WORK ORDER: Determine how many lines in the entries below contain "删除回复", and output that number alone.

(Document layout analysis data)

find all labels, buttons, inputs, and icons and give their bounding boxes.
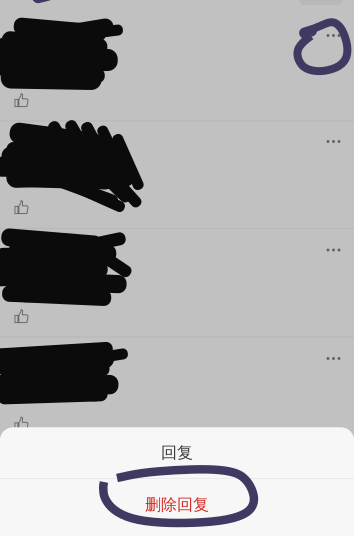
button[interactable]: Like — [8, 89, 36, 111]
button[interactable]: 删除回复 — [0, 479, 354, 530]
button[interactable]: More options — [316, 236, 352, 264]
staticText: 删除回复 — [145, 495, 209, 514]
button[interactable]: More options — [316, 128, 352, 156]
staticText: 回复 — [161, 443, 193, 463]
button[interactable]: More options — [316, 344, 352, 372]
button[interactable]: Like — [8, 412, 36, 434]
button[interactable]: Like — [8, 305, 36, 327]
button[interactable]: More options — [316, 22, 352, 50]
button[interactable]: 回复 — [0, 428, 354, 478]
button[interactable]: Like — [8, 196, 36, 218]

* * *

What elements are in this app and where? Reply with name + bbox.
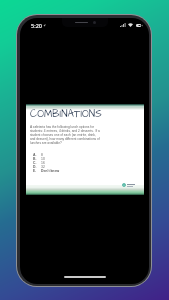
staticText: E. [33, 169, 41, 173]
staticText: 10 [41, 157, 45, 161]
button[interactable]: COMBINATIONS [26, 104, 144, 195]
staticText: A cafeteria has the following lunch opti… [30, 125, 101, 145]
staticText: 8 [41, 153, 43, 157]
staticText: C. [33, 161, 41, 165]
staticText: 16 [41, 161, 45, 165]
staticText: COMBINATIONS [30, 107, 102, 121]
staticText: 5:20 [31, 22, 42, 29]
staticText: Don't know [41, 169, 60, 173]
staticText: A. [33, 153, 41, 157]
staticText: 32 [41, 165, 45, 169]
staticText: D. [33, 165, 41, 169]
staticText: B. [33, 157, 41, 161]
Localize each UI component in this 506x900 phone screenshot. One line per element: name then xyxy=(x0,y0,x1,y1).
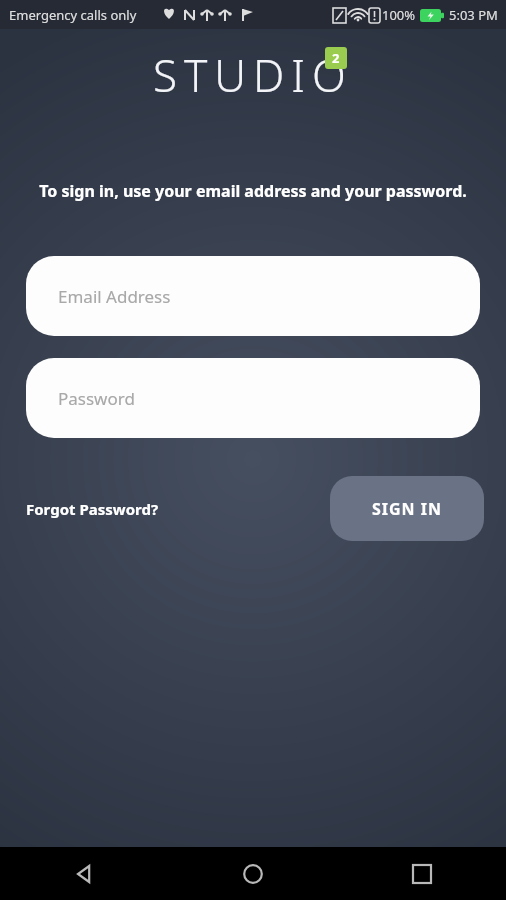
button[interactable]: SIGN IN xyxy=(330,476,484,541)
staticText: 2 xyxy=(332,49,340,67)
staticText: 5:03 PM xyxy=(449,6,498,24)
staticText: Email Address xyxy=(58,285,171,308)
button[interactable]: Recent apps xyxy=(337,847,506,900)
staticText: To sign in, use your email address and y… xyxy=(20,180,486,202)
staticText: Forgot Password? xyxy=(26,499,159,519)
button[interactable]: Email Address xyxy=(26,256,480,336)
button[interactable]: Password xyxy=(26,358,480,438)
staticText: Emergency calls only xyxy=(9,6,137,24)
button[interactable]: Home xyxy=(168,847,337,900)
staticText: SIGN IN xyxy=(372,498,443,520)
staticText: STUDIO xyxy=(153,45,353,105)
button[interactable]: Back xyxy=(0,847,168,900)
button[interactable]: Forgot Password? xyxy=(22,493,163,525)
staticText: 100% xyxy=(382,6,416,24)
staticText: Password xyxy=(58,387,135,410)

WRITTEN SOLUTION: 2